The River Colne, running in the broad valley down to the Thames, is the chief landscape engineer here and it created its masterwork in Staines Moor, an astonishingly tranquil oasis bounded by the M25, the A30 and any number of air routes. Yet stand among its patchwork of meandering rivers and streams, studded with the metre-high mounds of the Yellow Meadow Ant (some of the nests are centuries old), and you are transported to a time when feet were indeed the only mode of transport, and our ancestors walked the land bridge to Britain.

Wraysbury River also runs through Staines Moor, flowing in blue silence alongside the traffic flowing on the motorway; if you have time, explore, watching for the many bird, plant and animal species that live and visit here.

Leaving the moor, a fairly short walk takes you through Staines itself to the Thames. Walking upstream along the Thames Path, TS Eliot’s description of the river – ‘a strong brown god – sullen, untamed and intractable’ – seems incongruous; this is the river of Kenneth Grahame’s imagining, a river of trailing willows and sentry alders beyond the reach of the treacherous tides of the Thames’s lower reaches, a river where ‘there is nothing – absolutely nothing – half so much worth doing as simply messing about in boats’ and where, when the water breathes mist in the early morning, it really would be little surprise to meet the Piper at the gates of dawn.

Grahame, author of  The Wind in the Willows, lived as a child and again in retirement upstream, and the river, ‘this sleek, sinuous, full-bodied animal’ was his passion. Mole, emerging from his hole and seeing the river for the first time, is entranced, sitting on the bank ‘while the river still chattered on to him, a babbling procession of the best stories in the world, sent from the heart of the earth to be told at last to the insatiable sea’; the walker pacing the miles to Windsor may have little time to sit, but do listen to the river music.
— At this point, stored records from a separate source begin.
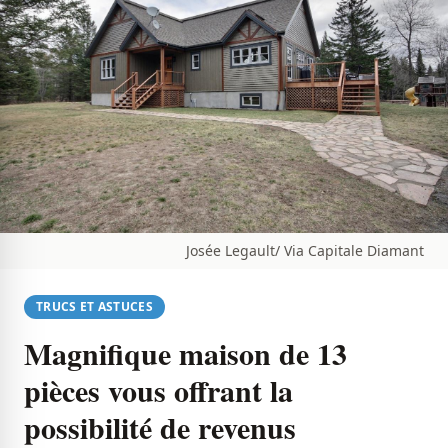
Josée Legault/ Via Capitale Diamant
TRUCS ET ASTUCES
Magnifique maison de 13
pièces vous offrant la
possibilité de revenus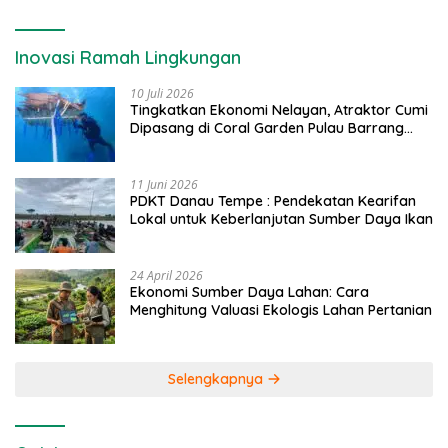
Inovasi Ramah Lingkungan
10 Juli 2026
Tingkatkan Ekonomi Nelayan, Atraktor Cumi
Dipasang di Coral Garden Pulau Barrang
Caddi
11 Juni 2026
PDKT Danau Tempe : Pendekatan Kearifan
Lokal untuk Keberlanjutan Sumber Daya Ikan
24 April 2026
Ekonomi Sumber Daya Lahan: Cara
Menghitung Valuasi Ekologis Lahan Pertanian
Selengkapnya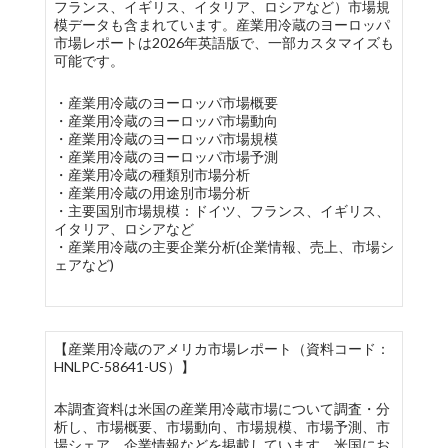
フランス、イギリス、イタリア、ロシアなど）市場規
模データも含まれています。産業用冷蔵のヨーロッパ
市場レポートは2026年英語版で、一部カスタマイズも
可能です。
・産業用冷蔵のヨーロッパ市場概要
・産業用冷蔵のヨーロッパ市場動向
・産業用冷蔵のヨーロッパ市場規模
・産業用冷蔵のヨーロッパ市場予測
・産業用冷蔵の種類別市場分析
・産業用冷蔵の用途別市場分析
・主要国別市場規模：ドイツ、フランス、イギリス、
イタリア、ロシアなど
・産業用冷蔵の主要企業分析(企業情報、売上、市場シ
ェアなど)
【産業用冷蔵のアメリカ市場レポート（資料コード：
HNLPC-58641-US）】
本調査資料は米国の産業用冷蔵市場について調査・分
析し、市場概要、市場動向、市場規模、市場予測、市
場シェア、企業情報などを掲載しています。米国にお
The Edwardian radical John Burns coined the description of the river as ‘liquid history’ (in rejoinder to an American who compared the Thames unfavourably to the Mississippi, Burns said, ‘The St Lawrence is water, the Mississippi is muddy water, but the Thames is liquid history’). Nowhere is this more obvious than at Runnymede, the riverside meadow where King John signed, under pressure, the Great Charter – or Magna Carta – that the king’s will be not arbitrary but bound by law. So ‘no free man shall be taken, imprisoned, outlawed, banished or in anyway destroyed, nor will we proceed against him and prosecute him, except by lawful judgement of his equals and by the law of the land’. Much of England’s later law flows from this charter.
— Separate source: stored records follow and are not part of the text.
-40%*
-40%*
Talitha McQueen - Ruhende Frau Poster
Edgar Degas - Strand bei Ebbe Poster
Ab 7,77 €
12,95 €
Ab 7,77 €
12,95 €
On the hill overlooking Runnymede is the Air Forces Memorial, commemorating and listing the 20,456 air men and women lost during World War II who have no known grave. Also heading uphill, past the John F Kennedy Memorial, the walk passes some of the biggest mansions in the country on Bishopsgate Road before entering Windsor Great Park. The park itself was once a forest, of much greater extent than today, that William I took as hunting grounds for the stronghold he built at Windsor to guard the river. The first written mention of Herne the Hunter associates the horned rider with the forest; in The Merry Wives of Windsor, Shakespeare writes, ‘There is an old tale goes that Herne the hunter, Sometime a keeper here in Windsor forest, Doth all the winter-time, at still midnight, Walk round about an oak, with great ragg’d horns’. Today, the horns more often belong to the deer that inhabit the enclosed deer park. The Long Walk was laid out by Charles II and has been marked out by elm, oak, horse chestnut and London plane trees. As straight as any runway, the Long Walk makes a fitting end to your own long walk from the 21st-century hustle of Heathrow Airport to the medieval calm of Windsor.